**Dataset records**
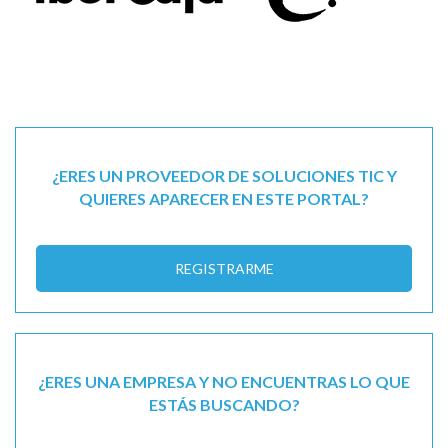
¿ERES UN PROVEEDOR DE SOLUCIONES TIC Y
QUIERES APARECER EN ESTE PORTAL?
REGISTRARME
¿ERES UNA EMPRESA Y NO ENCUENTRAS LO QUE
ESTÁS BUSCANDO?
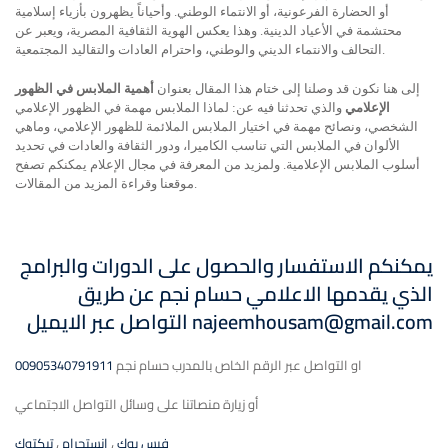
أو الحضارة الفرعونية، أو الانتماء الوطني. وأحياناً يظهرون بأزياء إسلامية
محتشمة في الأعياد الدينية. وهذا يعكس الهوية الثقافية المصرية، ويعبر عن
التحالف والانتماء الديني والوطني، واحترام العادات والتقاليد المجتمعية.
إلى هنا نكون قد وصلنا إلى ختام هذا المقال بعنوان
أهمية الملابس في الظهور
الإعلامي
والذي تحدثنا فيه عن: لماذا الملابس مهمة في الظهور الإعلامي
الشخصي، ونصائح مهمة في اختيار الملابس الملائمة للظهور الإعلامي، وماهي
الألوان في الملابس التي تناسب الكاميرا، ودور الثقافة والعادات في تحديد
أسلوب الملابس الإعلامية. ولمزيد من المعرفة في مجال الإعلام يمكنكم تصفح
موقعنا وقراءة المزيد من المقالات.
يمكنكم الاستفسار والحصول على الدورات والبرامج
الذي يقدمها الاعلامي حسام نجم عن طريق
najeemhousam@gmail.com
التواصل
عبر الايميل
او التواصل عبر الرقم الخاص بالمدرب حسام نجم
00905340791911
أو زيارة منصاتنا على وسائل التواصل الاجتماعي
فيس بوك
،
انستجرام
،
تيكتوك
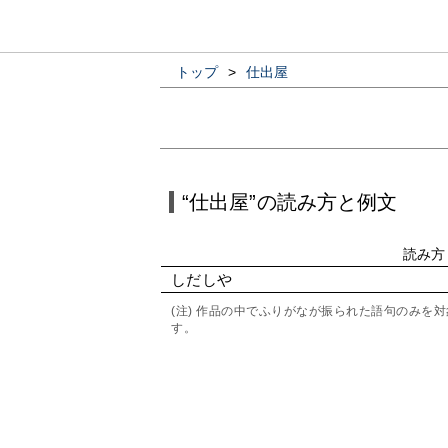
トップ
>
仕出屋
“仕出屋”の読み方と例文
読み方
しだしや
(注) 作品の中でふりがなが振られた語句のみ
す。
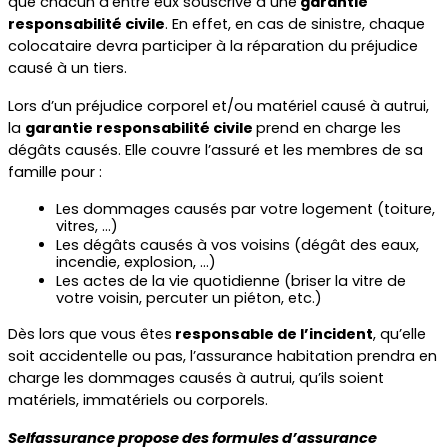
que chacun d’entre eux souscrive à une
 garantie 
responsabilité civile
. En effet, en cas de sinistre, chaque 
colocataire devra participer à la réparation du préjudice 
causé à un tiers.
Lors d’un préjudice corporel et/ou matériel causé à autrui, 
la 
garantie responsabilité civile 
prend en charge les 
dégâts causés. Elle couvre l’assuré et les membres de sa 
famille pour :
Les dommages causés par votre logement (toiture, 
vitres, …)
Les dégâts causés à vos voisins (dégât des eaux, 
incendie, explosion, …)
Les actes de la vie quotidienne (briser la vitre de 
votre voisin, percuter un piéton, etc.)
Dès lors que vous êtes
 responsable de l’incident
, qu’elle 
soit accidentelle ou pas, l’assurance habitation prendra en 
charge les dommages causés à autrui, qu’ils soient 
matériels, immatériels ou corporels.
Selfassurance propose des formules d’assurance 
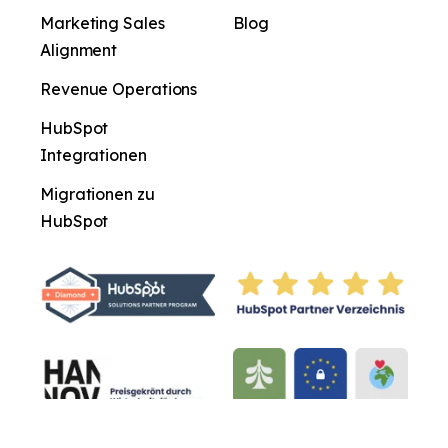
Marketing Sales
Blog
Alignment
Revenue Operations
HubSpot
Integrationen
Migrationen zu
HubSpot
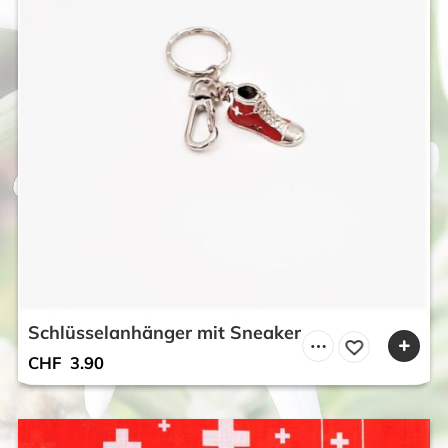
Schlüsselanhänger mit Sneaker
CHF
3.90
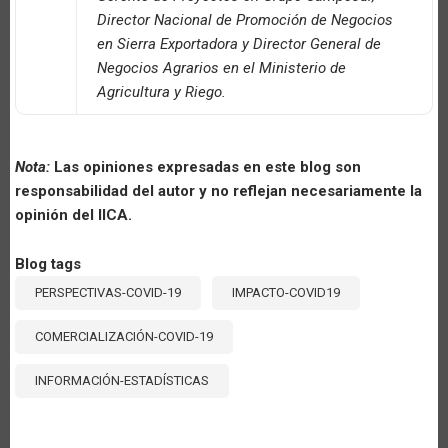
Director Nacional de Promoción de Negocios
en Sierra Exportadora y Director General de
Negocios Agrarios en el Ministerio de
Agricultura y Riego.
Nota:
Las opiniones expresadas en este blog son
responsabilidad del autor y no reflejan necesariamente la
opinión del IICA.
Blog tags
PERSPECTIVAS-COVID-19
IMPACTO-COVID19
COMERCIALIZACIÓN-COVID-19
INFORMACIÓN-ESTADÍSTICAS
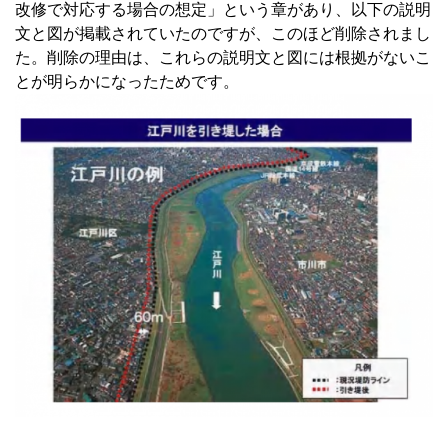
改修で対応する場合の想定」という章があり、以下の説明
文と図が掲載されていたのですが、このほど削除されまし
た。削除の理由は、これらの説明文と図には根拠がないこ
とが明らかになったためです。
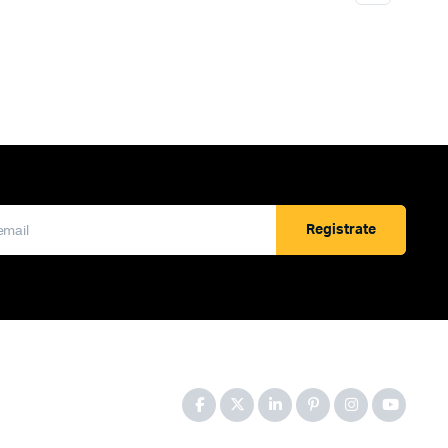
Registrate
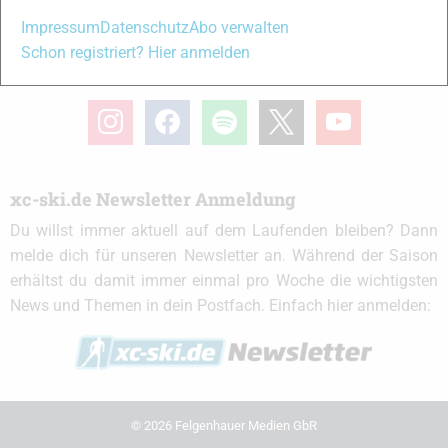
Impressum
Datenschutz
Abo verwalten
Schon registriert? Hier anmelden
xc-ski.de in Social Media
instagram
facebook
spotify
x
youtube
xc-ski.de Newsletter Anmeldung
Du willst immer aktuell auf dem Laufenden bleiben? Dann
melde dich für unseren Newsletter an. Während der Saison
erhältst du damit immer einmal pro Woche die wichtigsten
News und Themen in dein Postfach. Einfach hier anmelden:
© 2026 Felgenhauer Medien GbR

**Description of the task**
How many lines of the records contain the word "التواصل"? Reply with the number and nothing else.

**Answer to this problem**
3